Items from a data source
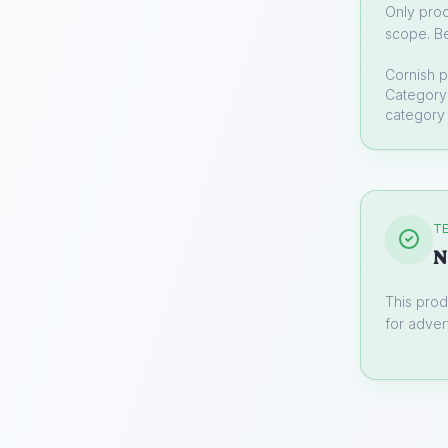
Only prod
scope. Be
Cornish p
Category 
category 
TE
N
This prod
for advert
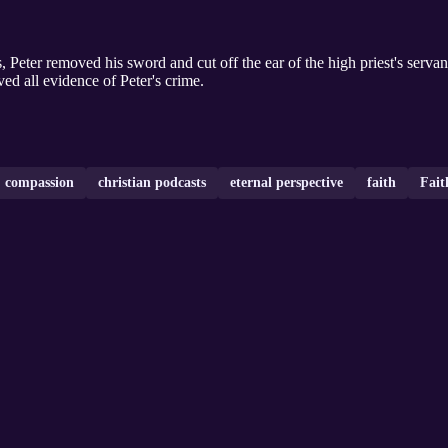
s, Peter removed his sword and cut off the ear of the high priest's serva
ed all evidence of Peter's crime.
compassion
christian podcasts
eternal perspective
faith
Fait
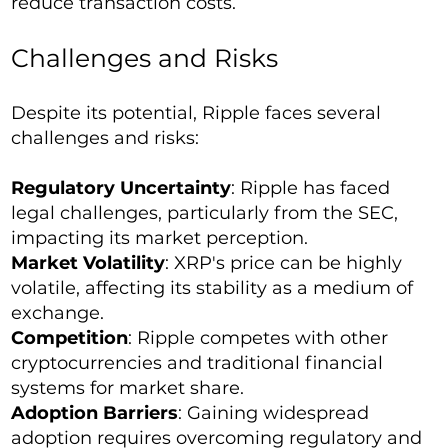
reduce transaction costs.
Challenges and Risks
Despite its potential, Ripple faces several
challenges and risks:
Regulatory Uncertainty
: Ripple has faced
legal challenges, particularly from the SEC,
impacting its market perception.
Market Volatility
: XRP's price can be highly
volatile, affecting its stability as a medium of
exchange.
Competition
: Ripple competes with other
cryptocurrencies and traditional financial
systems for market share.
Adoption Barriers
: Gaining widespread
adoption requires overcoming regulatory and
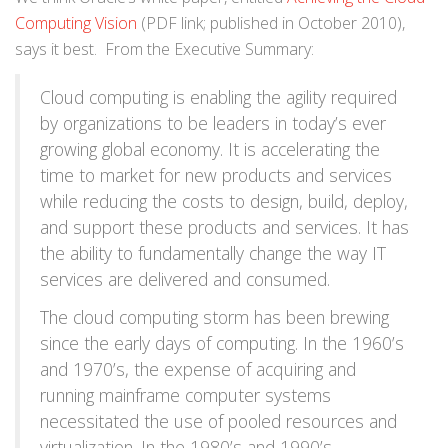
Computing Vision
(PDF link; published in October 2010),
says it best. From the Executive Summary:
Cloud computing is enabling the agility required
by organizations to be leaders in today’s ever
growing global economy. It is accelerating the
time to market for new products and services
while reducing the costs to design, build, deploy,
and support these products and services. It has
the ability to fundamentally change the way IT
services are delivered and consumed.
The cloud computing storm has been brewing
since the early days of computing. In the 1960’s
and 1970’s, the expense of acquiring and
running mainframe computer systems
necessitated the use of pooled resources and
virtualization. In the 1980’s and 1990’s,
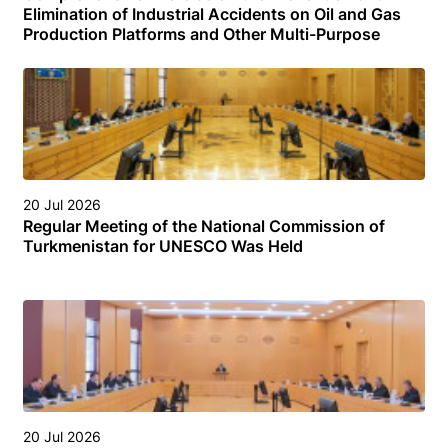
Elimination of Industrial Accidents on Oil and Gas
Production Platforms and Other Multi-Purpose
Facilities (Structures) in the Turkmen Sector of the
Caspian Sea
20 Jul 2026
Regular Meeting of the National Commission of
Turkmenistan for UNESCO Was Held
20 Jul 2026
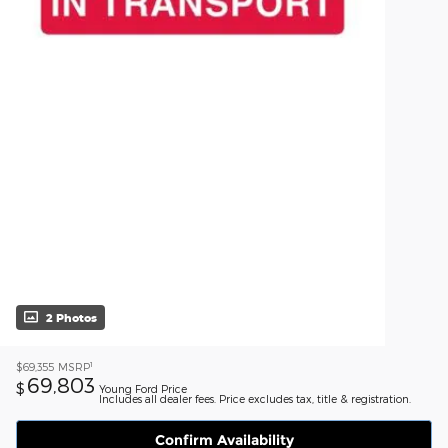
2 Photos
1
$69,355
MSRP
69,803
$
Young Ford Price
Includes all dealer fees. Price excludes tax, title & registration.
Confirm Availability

§ WHAT IS EXPECTED
Reproduce the records above word for word, without the images.

§ RESULT OF THIS TASK
Only prod
scope. Be
Cornish p
Category 
category 
TE
N
This prod
for advert
s, Peter removed his sword and cut off the ear of the high priest's serva
ed all evidence of Peter's crime.
compassion
christian podcasts
eternal perspective
faith
Fait
reduce transaction costs.
Challenges and Risks
Despite its potential, Ripple faces several
challenges and risks:
Regulatory Uncertainty
: Ripple has faced
legal challenges, particularly from the SEC,
impacting its market perception.
Market Volatility
: XRP's price can be highly
volatile, affecting its stability as a medium of
exchange.
Competition
: Ripple competes with other
cryptocurrencies and traditional financial
systems for market share.
Adoption Barriers
: Gaining widespread
adoption requires overcoming regulatory and
Computing Vision
(PDF link; published in October 2010),
says it best. From the Executive Summary:
Cloud computing is enabling the agility required
by organizations to be leaders in today’s ever
growing global economy. It is accelerating the
time to market for new products and services
while reducing the costs to design, build, deploy,
and support these products and services. It has
the ability to fundamentally change the way IT
services are delivered and consumed.
The cloud computing storm has been brewing
since the early days of computing. In the 1960’s
and 1970’s, the expense of acquiring and
running mainframe computer systems
necessitated the use of pooled resources and
virtualization. In the 1980’s and 1990’s,
Elimination of Industrial Accidents on Oil and Gas
Production Platforms and Other Multi-Purpose
Facilities (Structures) in the Turkmen Sector of the
Caspian Sea
20 Jul 2026
Regular Meeting of the National Commission of
Turkmenistan for UNESCO Was Held
20 Jul 2026
2 Photos
1
$69,355
MSRP
69,803
$
Young Ford Price
Includes all dealer fees. Price excludes tax, title & registration.
Confirm Availability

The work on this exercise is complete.